Ella encogió un hombro, y, haciendo una mueca, arqueando la mano con que sostenía la pelota, las pantorrillas en tensión, se apoyó en el lugar donde él pensara que había un nicho, una ventana, y agitándose, pareciendo de pronto toda piernas, se ubicó sobre una especie de umbral de piedra.

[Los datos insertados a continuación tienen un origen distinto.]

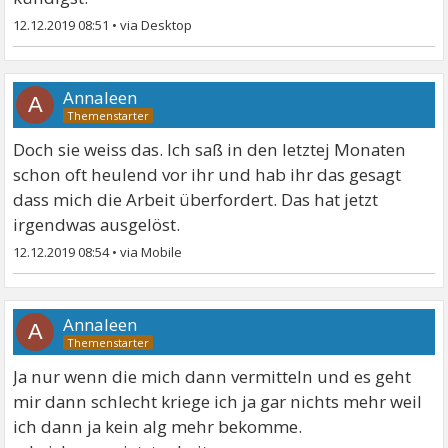
12.12.2019 08:51
•
Annaleen
A
Doch sie weiss das. Ich saß in den letztej Monaten
schon oft heulend vor ihr und hab ihr das gesagt
dass mich die Arbeit überfordert. Das hat jetzt
irgendwas ausgelöst.
12.12.2019 08:54
•
Annaleen
A
Ja nur wenn die mich dann vermitteln und es geht
mir dann schlecht kriege ich ja gar nichts mehr weil
ich dann ja kein alg mehr bekomme.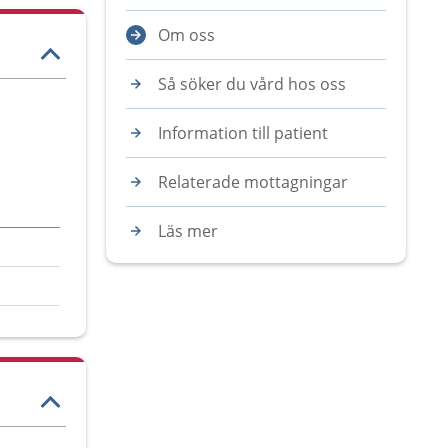
Om oss
Så söker du vård hos oss
Information till patient
Relaterade mottagningar
Läs mer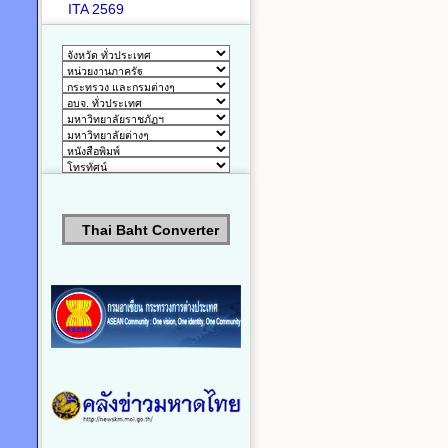
ITA 2569
Thai Baht Converter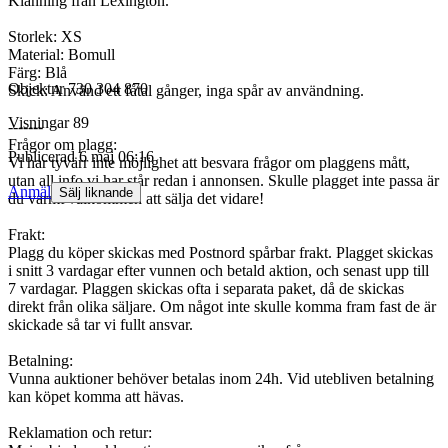
Klänning från Lexington.
Storlek: XS
Material: Bomull
Färg: Blå
Objektnr
730 304 870
Skick: Använd ett fåtal gånger, inga spår av användning.
Visningar
89
-------
Frågor om plagg:
Publicerad
6 maj 06:16
Vi har tyvärr inte möjlighet att besvara frågor om plaggens mått,
utan all info vi har står redan i annonsen. Skulle plagget inte passa är
Anmäl
Sälj liknande
du varmt välkommen att sälja det vidare!
Frakt:
Plagg du köper skickas med Postnord spårbar frakt. Plagget skickas
i snitt 3 vardagar efter vunnen och betald aktion, och senast upp till
7 vardagar. Plaggen skickas ofta i separata paket, då de skickas
direkt från olika säljare. Om något inte skulle komma fram fast de är
skickade så tar vi fullt ansvar.
Betalning:
Vunna auktioner behöver betalas inom 24h. Vid utebliven betalning
kan köpet komma att hävas.
Reklamation och retur: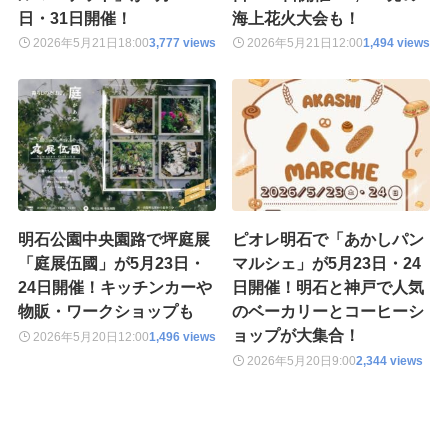
日・31日開催！
海上花火大会も！
2026年5月21日
18:00
3,777 views
2026年5月21日
12:00
1,494 views
明石公園中央園路で坪庭展
ピオレ明石で「あかしパン
「庭展伍國」が5月23日・
マルシェ」が5月23日・24
24日開催！キッチンカーや
日開催！明石と神戸で人気
物販・ワークショップも
のベーカリーとコーヒーシ
ョップが大集合！
2026年5月20日
12:00
1,496 views
2026年5月20日
9:00
2,344 views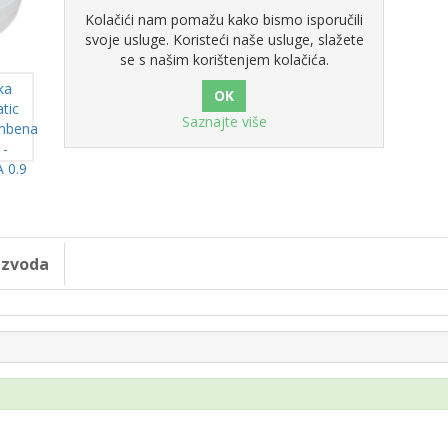
Kolačići nam pomažu kako bismo isporučili
svoje usluge. Koristeći naše usluge, slažete
se s našim korištenjem kolačića.
Saznajte više
oizvoda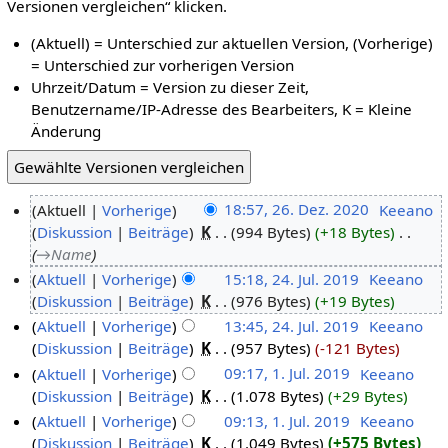
Versionen vergleichen“ klicken.
(Aktuell) = Unterschied zur aktuellen Version, (Vorherige)
= Unterschied zur vorherigen Version
Uhrzeit/Datum = Version zu dieser Zeit,
Benutzername/IP-Adresse des Bearbeiters, K = Kleine
Änderung
Aktuell
Vorherige
18:57, 26. Dez. 2020
‎
Keeano
Diskussion
Beiträge
‎
K
994 Bytes
+18 Bytes
‎
→‎Name
Aktuell
Vorherige
15:18, 24. Jul. 2019
‎
Keeano
Diskussion
Beiträge
‎
K
976 Bytes
+19 Bytes
Aktuell
Vorherige
13:45, 24. Jul. 2019
‎
Keeano
Diskussion
Beiträge
‎
K
957 Bytes
-121 Bytes
Aktuell
Vorherige
09:17, 1. Jul. 2019
‎
Keeano
Diskussion
Beiträge
‎
K
1.078 Bytes
+29 Bytes
Aktuell
Vorherige
09:13, 1. Jul. 2019
‎
Keeano
Diskussion
Beiträge
‎
K
1.049 Bytes
+575 Bytes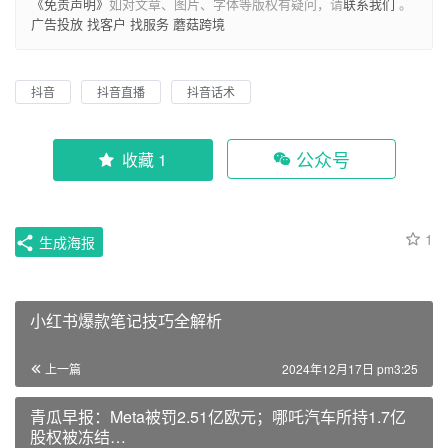
《免责声明》
如对文章、图片、字体等版权有疑问，请
联系我们
。
广告投放
找客户
找服务
蘑菇跨境
抖音
抖音直播
抖音话术
公众号
收藏 1
1
生成海报
小红书爆款笔记技巧全解析
上一篇
2024年12月17日 pm3:25
青瓜早报：Meta被罚2.51亿欧元；哪吒汽车所持1.7亿
股权被冻结…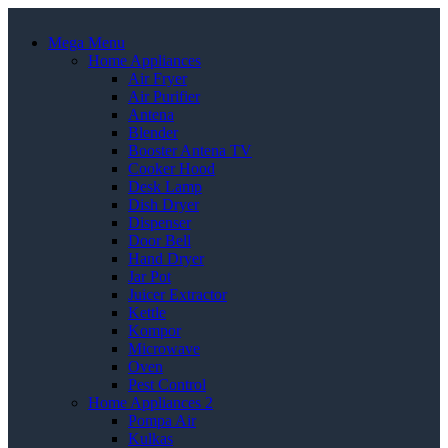
Mega Menu
Home Appliances
Air Fryer
Air Purifier
Antena
Blender
Booster Antena TV
Cooker Hood
Desk Lamp
Dish Dryer
Dispenser
Door Bell
Hand Dryer
Jar Pot
Juicer Extractor
Kettle
Kompor
Microwave
Oven
Pest Control
Home Appliances 2
Pompa Air
Kulkas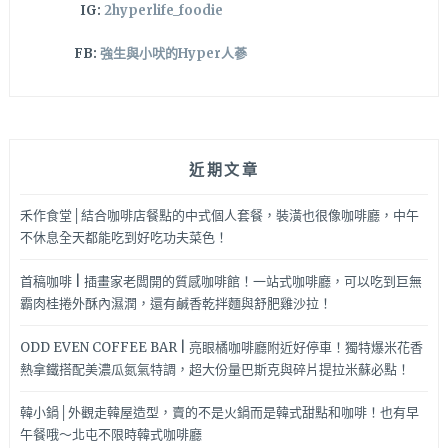
IG:
2hyperlife_foodie
FB:
強生與小吠的Hyper人蔘
近期文章
禾作食堂│結合咖啡店餐點的中式個人套餐，裝潢也很像咖啡廳，中午
不休息全天都能吃到好吃功夫菜色！
首稿咖啡 | 插畫家老闆開的質感咖啡館！一站式咖啡廳，可以吃到巨無
霸肉桂捲外酥內濕潤，還有鹹香乾拌麵與舒肥雞沙拉！
ODD EVEN COFFEE BAR | 亮眼橘咖啡廳附近好停車！獨特爆米花香
熱拿鐵搭配美濃瓜氮氣特調，超大份量巴斯克與碎片提拉米蘇必點！
韓小鍋│外觀走韓屋造型，賣的不是火鍋而是韓式甜點和咖啡！也有早
午餐哦～北屯不限時韓式咖啡廳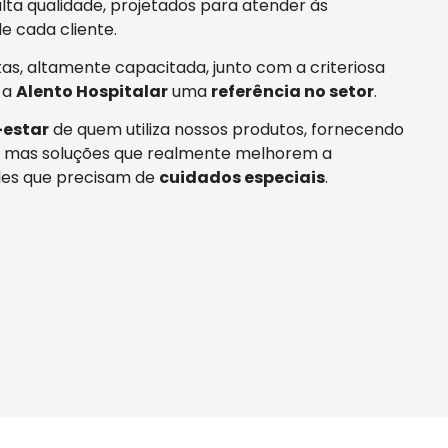
ta qualidade, projetados para atender às
e cada cliente.
tas, altamente capacitada, junto com a criteriosa
 a
Alento Hospitalar
uma
referência no setor
.
estar
de quem utiliza nossos produtos, fornecendo
 mas soluções que realmente melhorem a
es que precisam de
cuidados especiais
.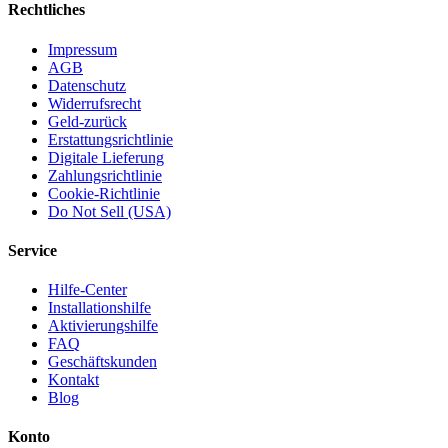
Rechtliches
Impressum
AGB
Datenschutz
Widerrufsrecht
Geld-zurück
Erstattungsrichtlinie
Digitale Lieferung
Zahlungsrichtlinie
Cookie-Richtlinie
Do Not Sell (USA)
Service
Hilfe-Center
Installationshilfe
Aktivierungshilfe
FAQ
Geschäftskunden
Kontakt
Blog
Konto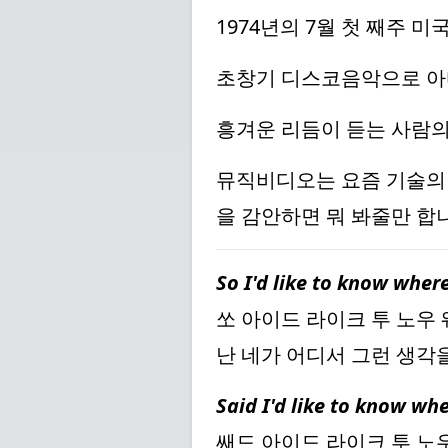
1974년의 7월 첫 째주 
초창기 디스코음악으로 아
흥겨운 리듬이 듣는 사람의
뮤직비디오는 요즘 기술의 
을 감안하면 뭐 봐줄만 합
So I'd like to know wher
쏘 아이드 라이크 투 노우 
난 네가 어디서 그런 생각
Said I'd like to know wh
쌔드 아이드 라이크 투 노우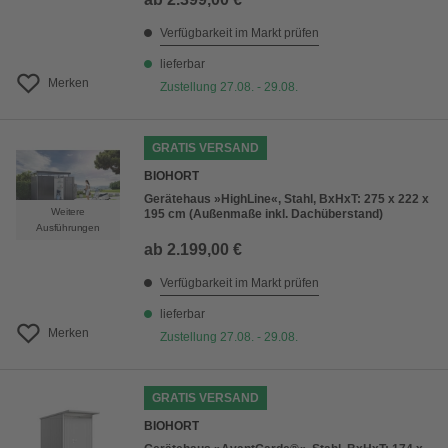
Verfügbarkeit im Markt prüfen
lieferbar
Merken
Zustellung 27.08. - 29.08.
GRATIS VERSAND
BIOHORT
Gerätehaus »HighLine«, Stahl, BxHxT: 275 x 222 x
Weitere
195 cm (Außenmaße inkl. Dachüberstand)
Ausführungen
ab
2.199,00 €
Verfügbarkeit im Markt prüfen
lieferbar
Merken
Zustellung 27.08. - 29.08.
GRATIS VERSAND
BIOHORT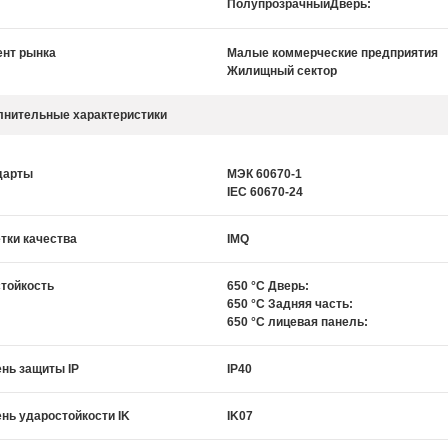
ПолупрозрачныйДверь:
ент рынка
Малые коммерческие предприятия
Жилищный сектор
лнительные характеристики
дарты
МЭК 60670-1
IEC 60670-24
тки качества
IMQ
тойкость
650 °C Дверь:
650 °C Задняя часть:
650 °C лицевая панель:
нь защиты IP
IP40
нь ударостойкости IK
IK07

No, era sólo la semblanza de una ventana; en realidad era un nicho vidriado, una vitrina, y desplegaba en su falsa profundidad —sí, por supuesto, ¡cómo no reconocerlo!— una vista de los Tamara Gardens. Este paisaje, pintorreado en varias capas de distancia, ejecutando en borrosos tonos de verde e iluminado por lámparas ocultas, era una reminiscencia, no tanto de un terrario o de la maqueta de una escenografía teatral, como del telón de fondo frente al cual una orquesta de vientos se afana y resopla. Todo estaba reproducido con bastante fidelidad en lo referente a grupos y perspectivas y a no ser por las parduzcas, las estáticas copas de los árboles y la aletargada iluminación, uno podría entrecerrar los ojos e imaginarse a sí mismo contemplando desde un alféizar de esta misma prisión, aquellos mismos jardines. La indulgente mirada reconoció aquellas avenidas, aquel enmarañado verdor de la arboleda, el pórtico a la derecha, los espaciosos álamos, y en medio del poco convincente azul del lago, una pálida burbuja que era seguramente un cisne. Más atrás, en medio de una niebla estilizada, las colinas encorvaban sus redondas espaldas, y encima de ellas, en una especie de firmamento azul pizarro bajo el cual vive y muere el drama, quietas nubes. Y todo esto, por alguna razón, tenía un aire anticuado, estaba cubierto de polvo, y el vidrio a través del cual miraba Cincinnatus tenía manchas que recordaban la mano de una criatura.

—¿Querrías llevarme allí, por favor? —murmuró Cincinnatus—. Te lo imploro.